Le mer. 2 déc. 2020 à 23:33, Tom Lane <tgl@sss.pgh.pa.us> a écrit :
[ please keep the list cc'd ]

Bertrand Guillaumin <bertrand.guillaumin@gmail.com> writes:
> I've managed to reproduce the bug but only in the join case not with the in
> subquery (it uses hash join semi which works) with the following test case
> :
> create table work.test_bug_hash as SELECT id, case when id <= 600 then 100
>  when id <=800 then 200  when id <=875 then 300  when id<=950 then 400
>  when id<=960 then 500  when id<=970 then 600  when id<=980 then 700  when
> id<=990 then 800 when id =991 then 900 when id=992 then 910 when id=993
> then 920 when id=994 then 930 when id=995 then 940 when id=996 then 950
> when id=997 then 960 when id =998 then 970 when id=999 then 980 else 990
> end as parent_id, null as attrib from (select generate_series(1,1000) as
> id) alias0;

> update work.test_bug_hash set attrib='BEL' where id=300;

> analyze work.test_bug_hash;

> explain select * from work.test_bug_hash a, work.test_bug_hash b where
> a.parent_id=b.id and b.attrib='BEL';

Hmm.  Trying this on HEAD, the join and IN forms both estimate rows=1,
which is no doubt because recent versions of eqjoinsel() clamp the
semijoin selectivity estimate to be not more than the plain join
selectivity estimate ... which is logically correct, but in this case
it replaces a somewhat-okay estimate with a not-very-good one.

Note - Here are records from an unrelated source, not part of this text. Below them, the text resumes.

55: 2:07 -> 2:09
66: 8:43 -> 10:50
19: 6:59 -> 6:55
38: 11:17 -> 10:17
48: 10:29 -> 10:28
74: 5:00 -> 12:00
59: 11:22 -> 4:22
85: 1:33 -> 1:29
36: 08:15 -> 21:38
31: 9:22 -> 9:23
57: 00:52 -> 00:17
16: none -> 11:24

Anyway, the estimate you're getting from the "a = (select ...)" form
is the responsibility of var_eq_non_const, which has no idea what value
might come out of the sub-select, so it falls back to this logic:

        /*
         * Search is for a value that we do not know a priori, but we will
         * assume it is not NULL.  Estimate the selectivity as non-null
         * fraction divided by number of distinct values, so that we get a
         * result averaged over all possible values whether common or
         * uncommon.  (Essentially, we are assuming that the not-yet-known
         * comparison value is equally likely to be any of the possible
         * values, regardless of their frequency in the table.  Is that a good
         * idea?)
         */

Meanwhile, in the join or semijoin cases, the issue is that
eqjoinsel_inner has an MCV list for the parent_id side, but not
for the id side (because the latter is unique so it has no MCVs).
So it falls back on this logic:

        /*
         * We do not have MCV lists for both sides.  Estimate the join
         * selectivity as MIN(1/nd1,1/nd2)*(1-nullfrac1)*(1-nullfrac2). This
         * is plausible if we assume that the join operator is strict and the
         * non-null values are about equally distributed: a given non-null
         * tuple of rel1 will join to either zero or N2*(1-nullfrac2)/nd2 rows
         * of rel2, so total join rows are at most
         * N1*(1-nullfrac1)*N2*(1-nullfrac2)/nd2 giving a join selectivity of
         * not more than (1-nullfrac1)*(1-nullfrac2)/nd2. By the same logic it
         * is not more than (1-nullfrac1)*(1-nullfrac2)/nd1, so the expression
         * with MIN() is an upper bound.  Using the MIN() means we estimate
         * from the point of view of the relation with smaller nd (since the
         * larger nd is determining the MIN).  It is reasonable to assume that
         * most tuples in this rel will have join partners, so the bound is
         * probably reasonably tight and should be taken as-is.
         *
         * XXX Can we be smarter if we have an MCV list for just one side? It
         * seems that if we assume equal distribution for the other side, we
         * end up with the same answer anyway.
         */

In the case at hand, with nd1=18, nd2=1000, we'll come out with a
selectivity of 1/1000 which results in nrows = 1.

Maybe it'd be better to do something else here, but I'm not sure what.
All of these stats-free estimates are just rules of thumb and sometimes
go wrong.  Still, the case of one side of the join being unique and
the other not has to be pretty common, so it'd be nice to make it better.